Dans leur radical anachronisme, dans leur refus d’être salis par les couleurs de l’actualité et « les yeux morts des écrans » (p. 59), les tableaux de Soulages, adaptés en poésie par Dattas, deviennent « mallarméens » (p. 23) : comme les vers de Mallarmé, ils haïssent « l’universel reportage ». Comme les vers de Mallarmé, ils « exhibent la laque d’un deuil précieux » (p. 76). Comme Mallarmé (ou presque), ils « donnent un sens plus pur aux mots de l’attribut » : la construction attributive, répétée dans presque chaque phrase du recueil, devient le mantra qui imite la construction obstinée et régulière des coups de couteau de Soulages dans la pâte noire. Ut pictura poesis.

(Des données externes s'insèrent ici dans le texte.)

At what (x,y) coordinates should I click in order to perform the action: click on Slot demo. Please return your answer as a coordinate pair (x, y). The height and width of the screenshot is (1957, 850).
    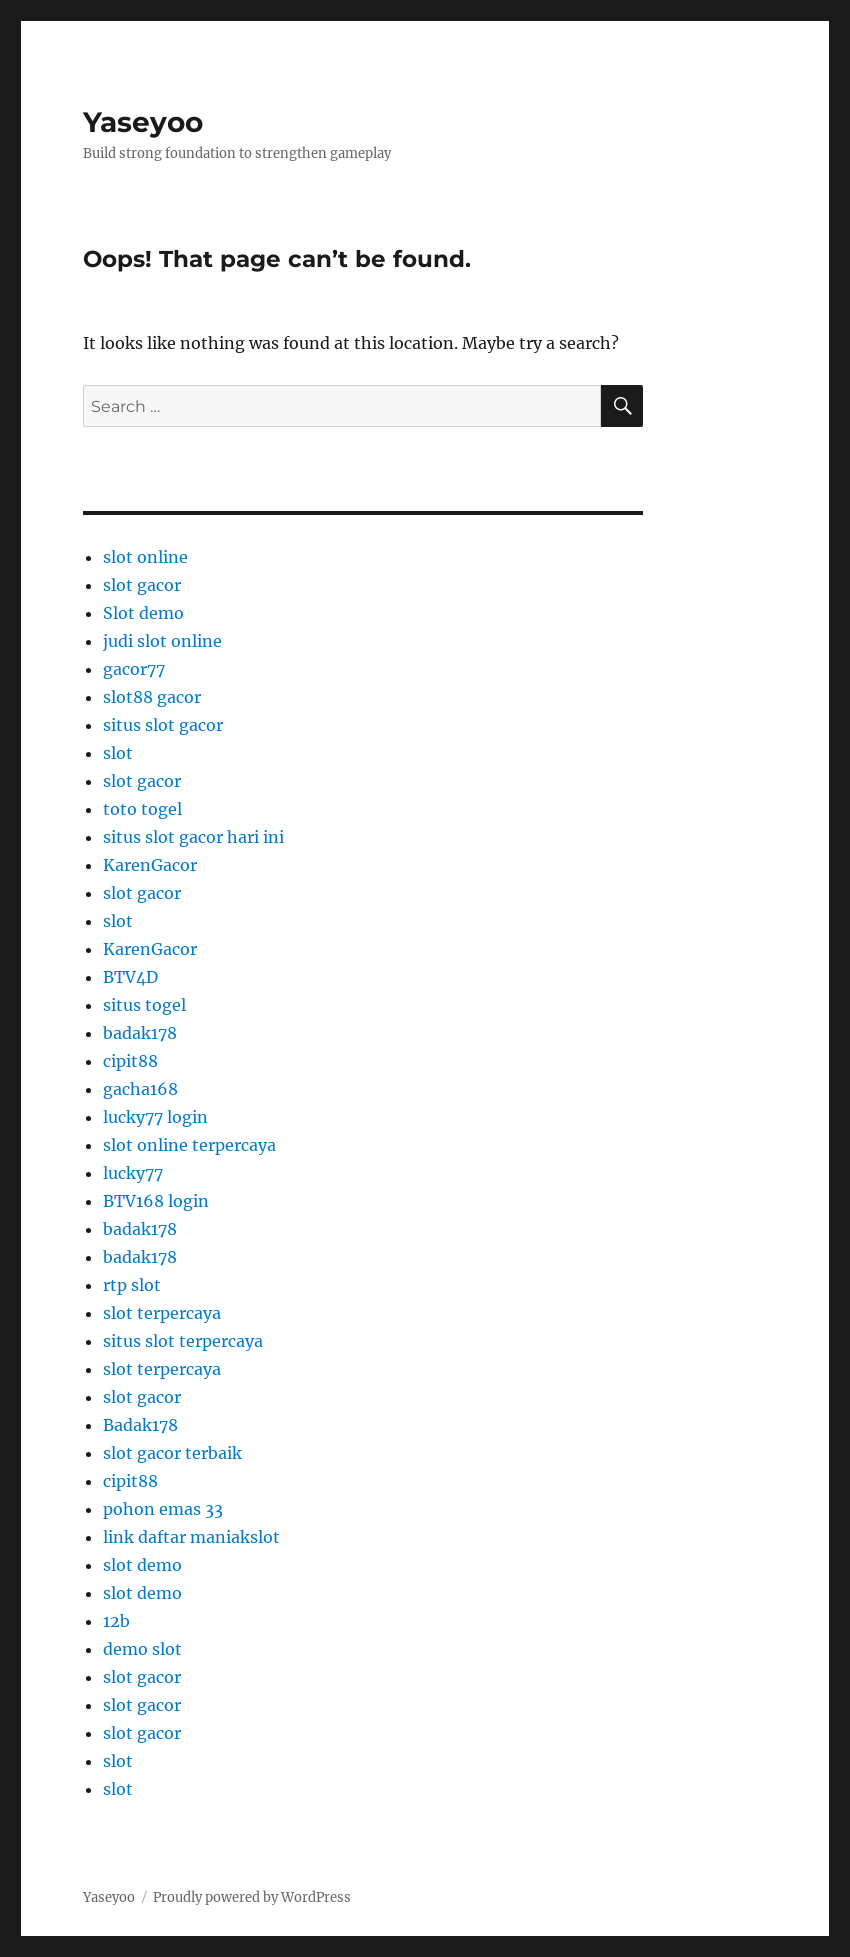
    Looking at the image, I should click on (143, 613).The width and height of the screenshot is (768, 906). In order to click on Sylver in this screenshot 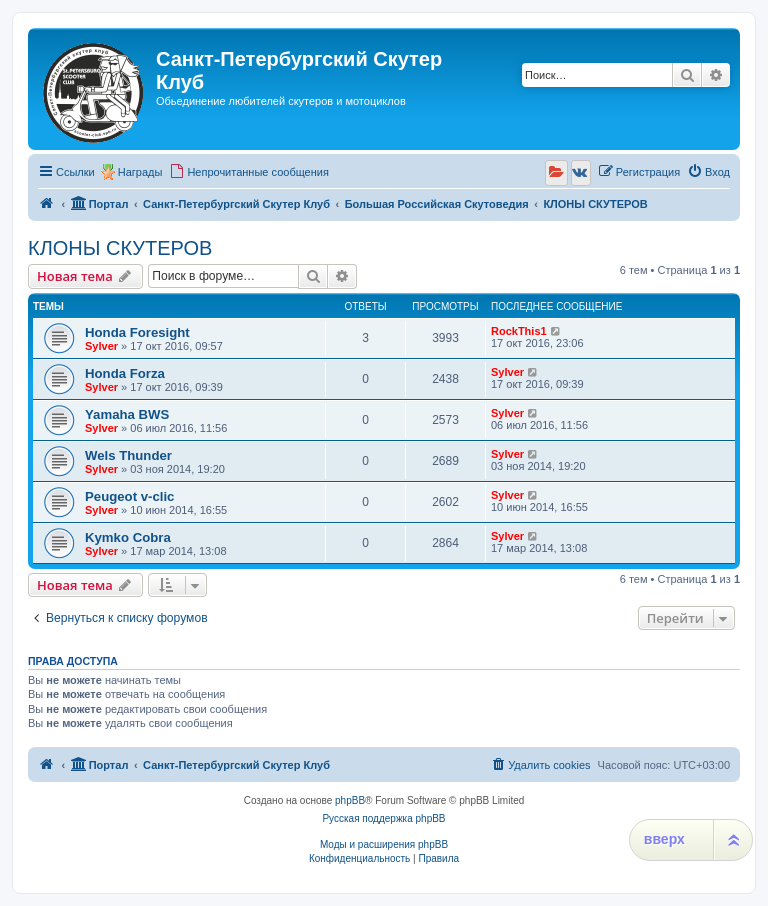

Dans une certaine mesure, Lydie Dattas actualise un recueil sublime de Roger Caillois, qui commence à dater (1966) : Pierres. Chez Dattas, « l’outrenoir est la matrice des images » poétiques (p. 33) ; chez Caillois (et il n’est pas interdit d’y voir la force d’attraction de son propre patronyme) ce sont les formes hasardeuses des cailloux de la Terre entière qui inspirent au poète ses métaphores. Caillois : « je parle des pierres nues, fascination et gloire, où se dissimule et en même temps se livre un mystère plus lent, plus vaste et plus grave que le destin d’une espèce passagère. » Dattas : « Conduit par la déesse chtonienne, [le visionnaire du noir] descend les degrés basaltiques pour se trouver en se perdant » (p. 35).

En somme, Lydie Dattas et Roger Caillois illustrent deux manières pour la poésie de marquer son refus de l’esthétique artificielle et bourgeoise des pierres précieuses, chantées jadis par Marbode et Rémy Belleau. Caillois sur ses pierres : « Elles ne sont ni utiles ni renommées. Leurs facettes ne brillent sur aucun anneau, sur aucun diadème. » Dattas sur les tableaux outrenoirs : « Aux pierres précieuses [le cantonnier du rien] préfère ces Intouchables » (p. 43).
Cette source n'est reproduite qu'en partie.